Artichokes were cultivated in France by the end of the 15th century. The Dutch introduced artichokes to England around that time. Artichokes arrived in United States in the 19th century, brought to Louisiana by French immigrants, and to California by Spanish ones. The Mediterranean continues to be the predominant producer of artichokes.
The heart and bottom part of the leaves are commonly eaten. The stem, which is typically thrown away, is also edible, having a similar taste to the heart. Artichoke tea is popular in Vietnam.
Artichoke is an ample source of dietary fiber, and vitamins B, C, and K. Artichoke is mineral-rich, and extremely abundant in antioxidants. Artichoke engenders healthy gut flora, and so aids digestion; improves liver and gall bladder function; and is good for the cardiovascular system.
Asparagus is a perennial flowering plant with over 200 species in lands ranging from Siberia to southern Africa. The succulent shoots of garden asparagus have been cultivated by the Egyptians at least since 3000 bce. Asparagus was known in ancient Syria and Spain, and popular with the ancient Greeks and Romans. But it drew little notice in medieval Europe. Asparagus has been grown commercially in the United States since the mid-1800s. China is currently the world’s leading producer of this vegetable.

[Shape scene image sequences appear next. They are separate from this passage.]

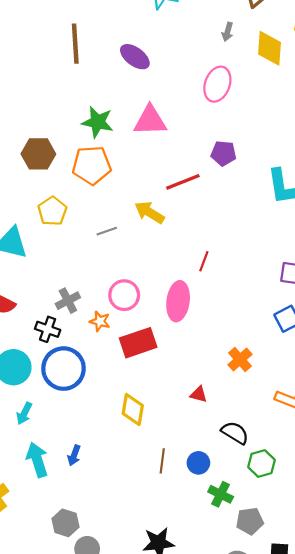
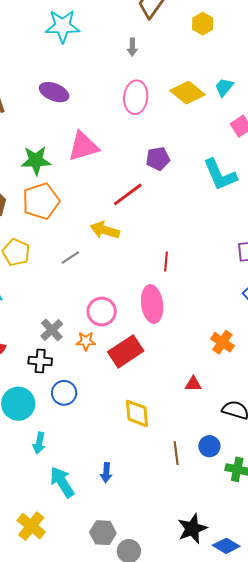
yellow diamond: (270, 48) -> (188, 93), moved, turned -40
blue circle: (64, 369) -> (64, 393), size x0.6
blue arrow: (74, 455) -> (106, 473), moved

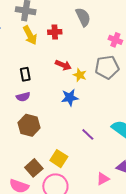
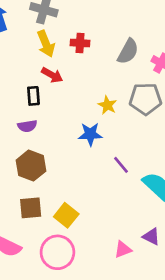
gray semicircle: (83, 17) -> (128, 51), moved, turned 48
red arrow: (63, 65) -> (52, 75), moved
purple line: (88, 134) -> (121, 165), moved
brown square: (34, 168) -> (31, 208), moved, turned 30

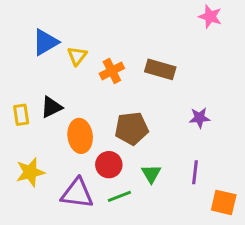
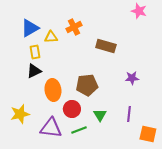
yellow triangle: (77, 56) -> (51, 37), turned 48
orange cross: (112, 71) -> (74, 27), moved
yellow rectangle: (21, 115) -> (35, 52), moved

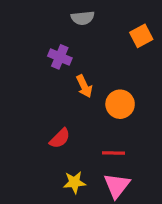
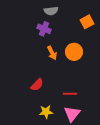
purple cross: (60, 57) -> (44, 29), moved
orange circle: (120, 104) -> (74, 52), moved

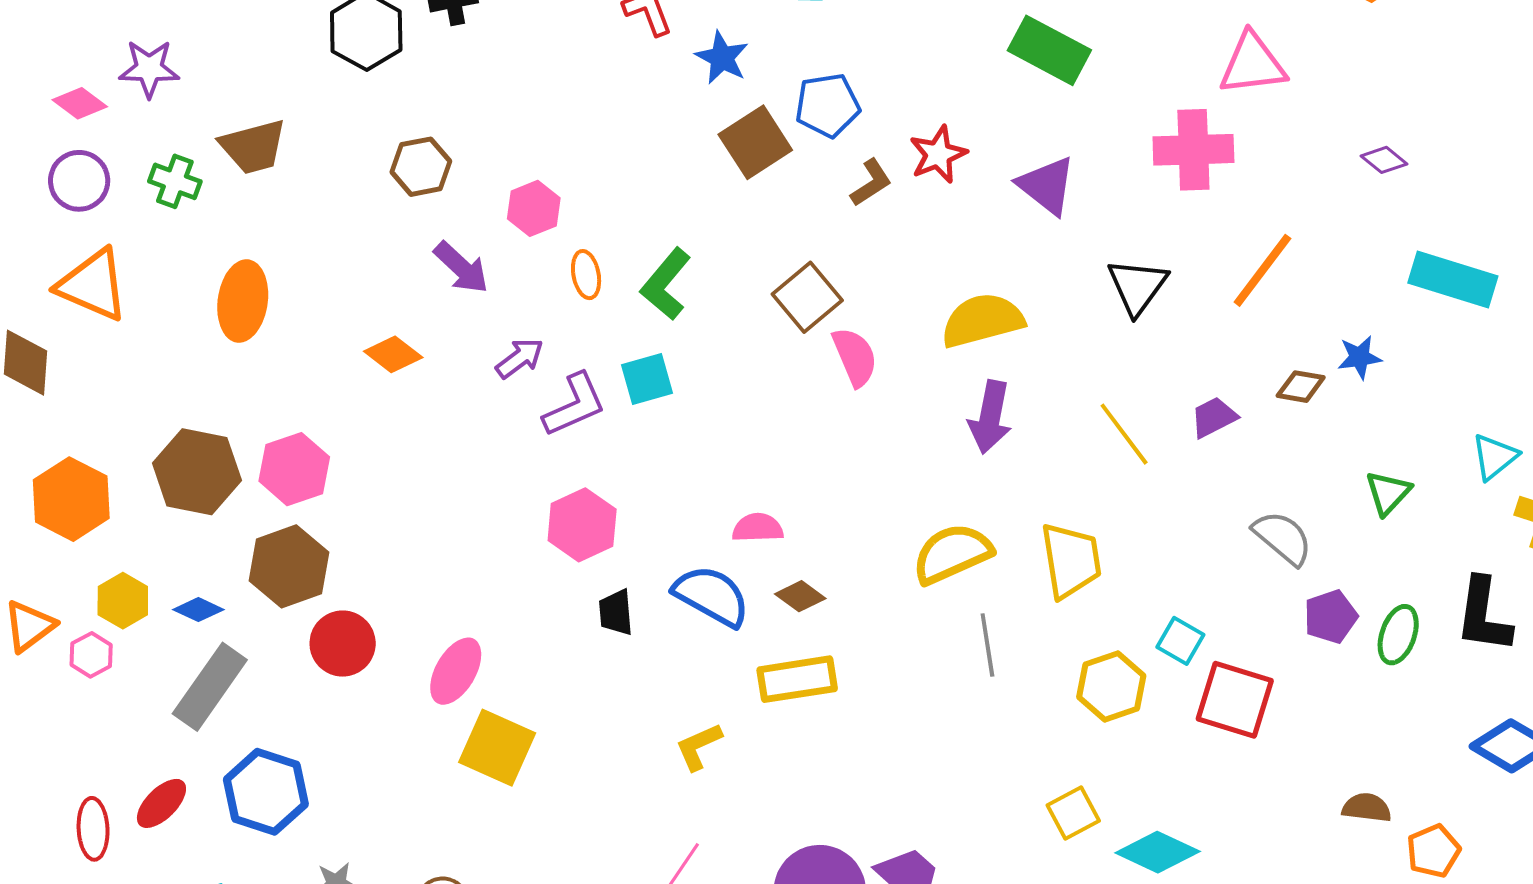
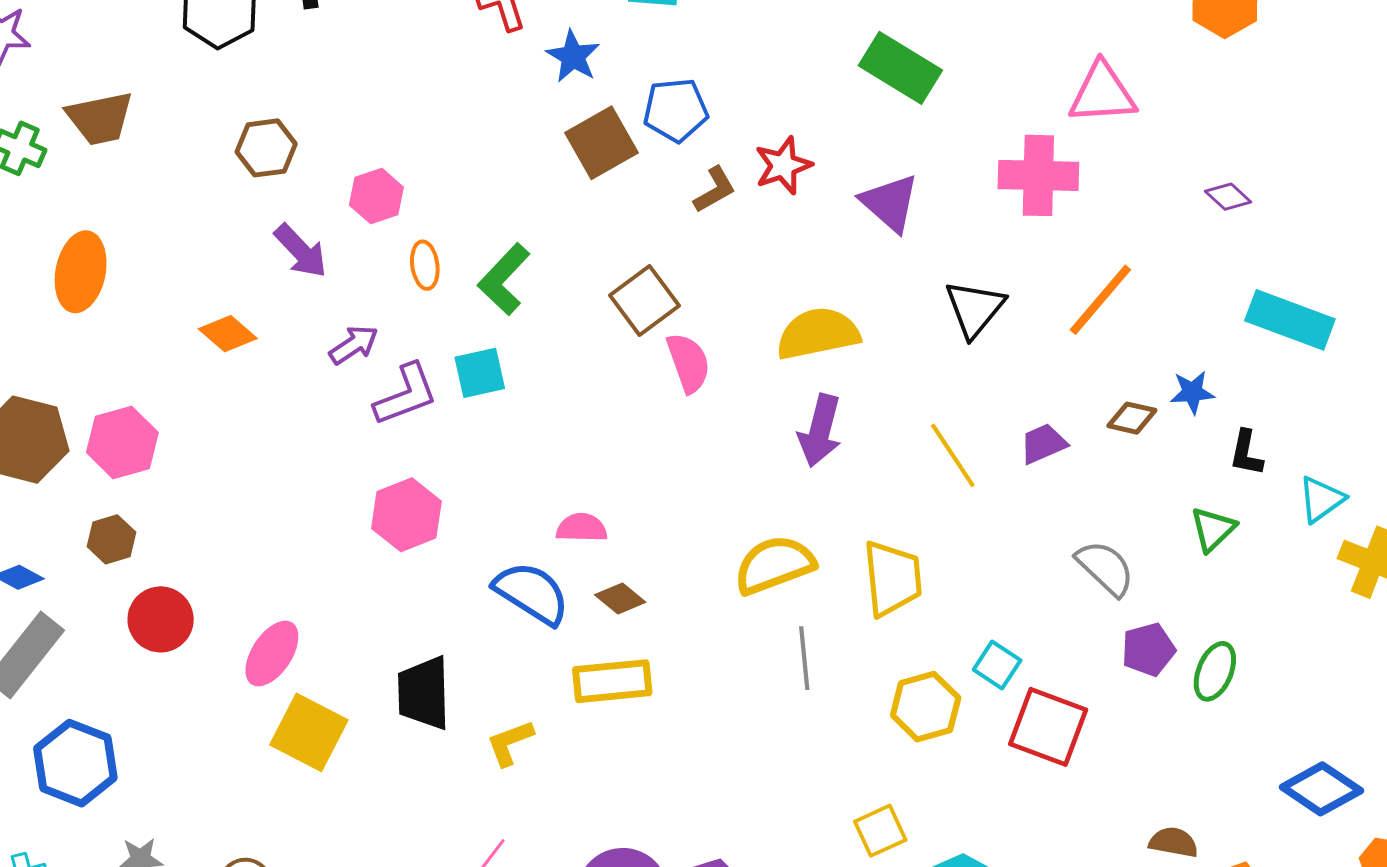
brown hexagon: (289, 566) -> (111, 539), size x0.6
black trapezoid: (616, 612) -> (424, 693), moved, size x1.6
black L-shape: (1483, 615) -> (1246, 453), moved, size x0.6

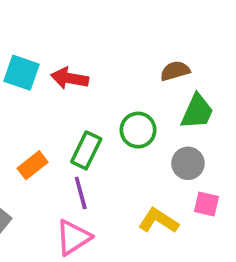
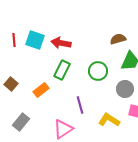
green rectangle: (86, 150) -> (62, 70), moved
purple line: (81, 193) -> (80, 105), moved

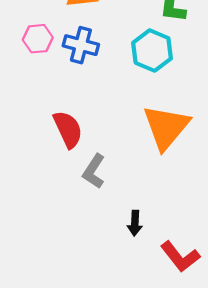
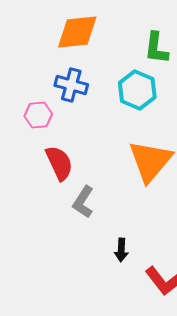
pink hexagon: (38, 39) -> (38, 115), moved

Asparagus is in season from January to June in North America. It is a labor-intensive crop, requiring harvesting by hand.
In certain European countries, white asparagus is popular. This is asparagus denied light. Shoots are covered in soil as they grow, so they do not become green from photosynthesis. Tender white asparagus shoots are less bitter than their more natural green brethren but are also less nutritious.
Asparagus grows in soils too saline for other plants. As it does not uptake soil salt, asparagus is low in sodium.
Asparagus and tomatoes are complementary companions. The tomato plant repels the asparagus beetle. Meanwhile, asparagus repels some root nematodes that prey on tomato plants.
Asparagus offers few calories but is rich in vitamins and minerals. Asparagus is a good source of vitamins B1, B2, B3, B6, C, E, K, and rutin. Asparagus offers chromium, copper, folic acid, iron, manganese, phosphorus, potassium, and selenium.
In most people, eating asparagus produces urine with a characteristic smell. This owes to asparagus metabolizing to yield ammonia and various sulfurous products.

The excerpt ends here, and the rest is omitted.